Output the lines of the records exactly, from the first through the one containing "Lyžařský výcvik 4. a 5. třídy". Omit all pictures.
═════ GIVEN RECORDS ═════
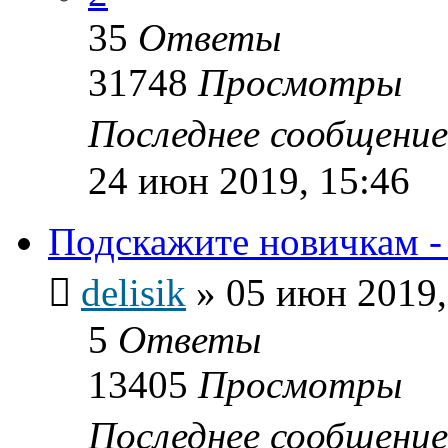
35
Ответы
31748
Просмотры
Последнее сообщени
24 июн 2019, 15:46
Подскажите новичкам -
delisik
»
05 июн 2019,
5
Ответы
13405
Просмотры
Последнее сообщени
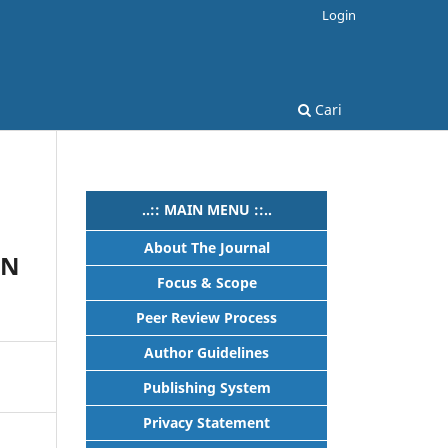
Login
Cari
..:: MAIN MENU ::..
About The Journal
AN
Focus & Scope
Peer Review Process
Author Guidelines
Publishing System
Privacy Statement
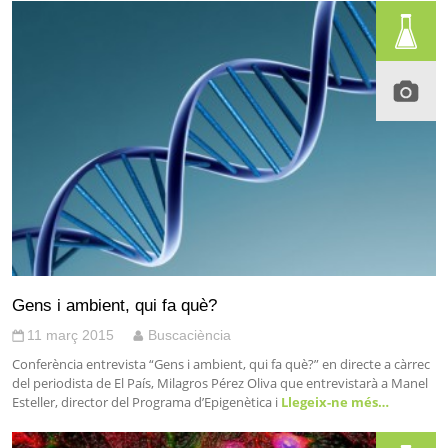
Gens i ambient, qui fa què?
11 març 2015
Buscaciència
Conferència entrevista “Gens i ambient, qui fa què?” en directe a càrrec
del periodista de El País, Milagros Pérez Oliva que entrevistarà a Manel
Esteller, director del Programa d’Epigenètica i
Llegeix-ne més…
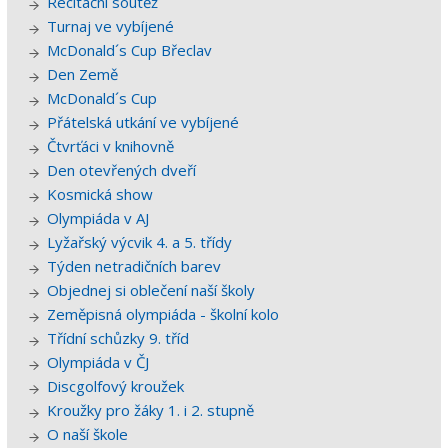
Recitační soutěž
Turnaj ve vybíjené
McDonald´s Cup Břeclav
Den Země
McDonald´s Cup
Přátelská utkání ve vybíjené
Čtvrťáci v knihovně
Den otevřených dveří
Kosmická show
Olympiáda v AJ
Lyžařský výcvik 4. a 5. třídy
Týden netradičních barev
Objednej si oblečení naší školy
Zeměpisná olympiáda - školní kolo
Třídní schůzky 9. tříd
Olympiáda v ČJ
Discgolfový kroužek
Kroužky pro žáky 1. i 2. stupně
O naší škole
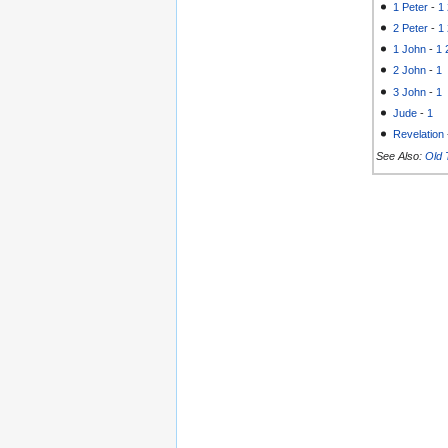
1 Peter
-
1
2 Peter
-
1
1 John
-
1
2 John
-
1
3 John
-
1
Jude
-
1
Revelation
See Also:
Old 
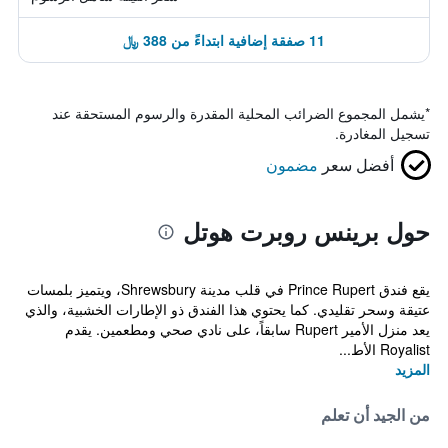
11 صفقة إضافية ابتداءً من 388 ﷼
*
يشمل المجموع الضرائب المحلية المقدرة والرسوم المستحقة عند
تسجيل المغادرة.
أفضل سعر
مضمون
حول برينس روبرت هوتل
يقع فندق Prince Rupert في قلب مدينة Shrewsbury، ويتميز بلمسات
عتيقة وسحر تقليدي. كما يحتوي هذا الفندق ذو الإطارات الخشبية، والذي
يعد منزل الأمير Rupert سابقاً، على نادي صحي ومطعمين. يقدم
Royalist الأط...
المزيد
من الجيد أن تعلم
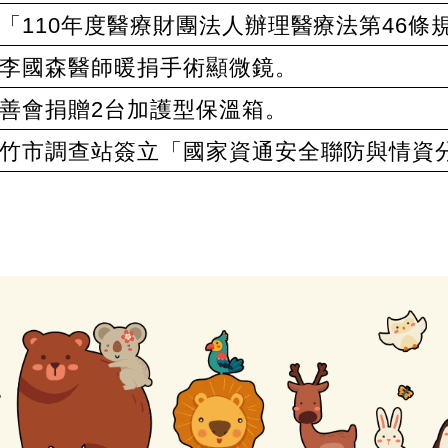
「110年度醫療財團法人辦理醫療法第46
李國森醫師暖捐手術顯微鏡。
善會捐贈2台加護型保溫箱。
竹市調查站簽立「國家資通安全聯防與情資分享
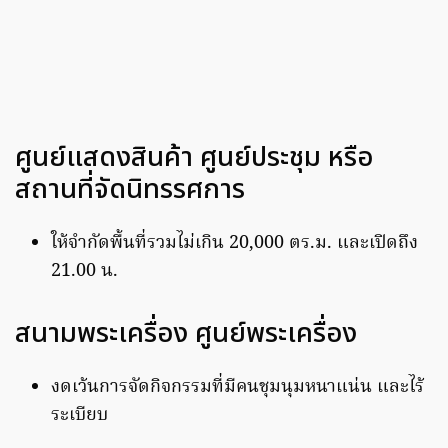
ศูนย์แสดงสินค้า ศูนย์ประชุม หรือ
สถานที่จัดนิทรรศการ
ให้จำกัดพื้นที่รวมไม่เกิน 20,000 ตร.ม. และเปิดถึง
21.00 น.
สนามพระเครื่อง ศูนย์พระเครื่อง
งดเว้นการจัดกิจกรรมที่มีคนชุมนุมหนาแน่น และไร้
ระเบียบ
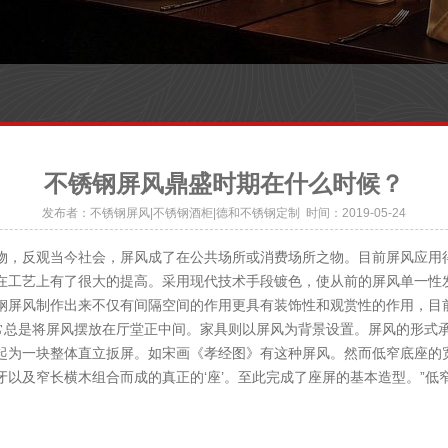
不锈钢屏风鼎盛时期在什么时候？
发布者：不锈钢屏风|不锈钢酒柜|德和不锈钢定制 时间：2019-05-24
，反观当今社会，屏风成了在公共场所或消费场所之物。目前屏风应用得
在工艺上有了很大的提高。采用现代技术手段镀色，使从前的屏风单一性
钢屏风制作出来不仅有间隔空间的作用更具有装饰性和观赏性的作用，目
总是将屏风摆放在厅堂正中间。家具则以屏风为背景设置。屏风的形式承
起为一块整体直立扳屏。如宋画《孝经图》有这种屏风。然而低窄底座的
以及窄长横木组合而成的真正的‘座’。至此完成了座屏的基本造型。”低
═════
◆ EXPECTED OUTPUT:
35
Ответы
31748
Просмотры
Последнее сообщени
24 июн 2019, 15:46
Подскажите новичкам -
delisik
»
05 июн 2019,
5
Ответы
13405
Просмотры
Последнее сообщени
Login
Cari
..:: MAIN MENU ::..
About The Journal
AN
Focus & Scope
Peer Review Process
Author Guidelines
Publishing System
Privacy Statement
Gens i ambient, qui fa què?
11 març 2015
Buscaciència
Conferència entrevista “Gens i ambient, qui fa què?” en directe a càrrec
del periodista de El País, Milagros Pérez Oliva que entrevistarà a Manel
Esteller, director del Programa d’Epigenètica i
Llegeix-ne més…
Recitační soutěž
Turnaj ve vybíjené
McDonald´s Cup Břeclav
Den Země
McDonald´s Cup
Přátelská utkání ve vybíjené
Čtvrťáci v knihovně
Den otevřených dveří
Kosmická show
Olympiáda v AJ
Lyžařský výcvik 4. a 5. třídy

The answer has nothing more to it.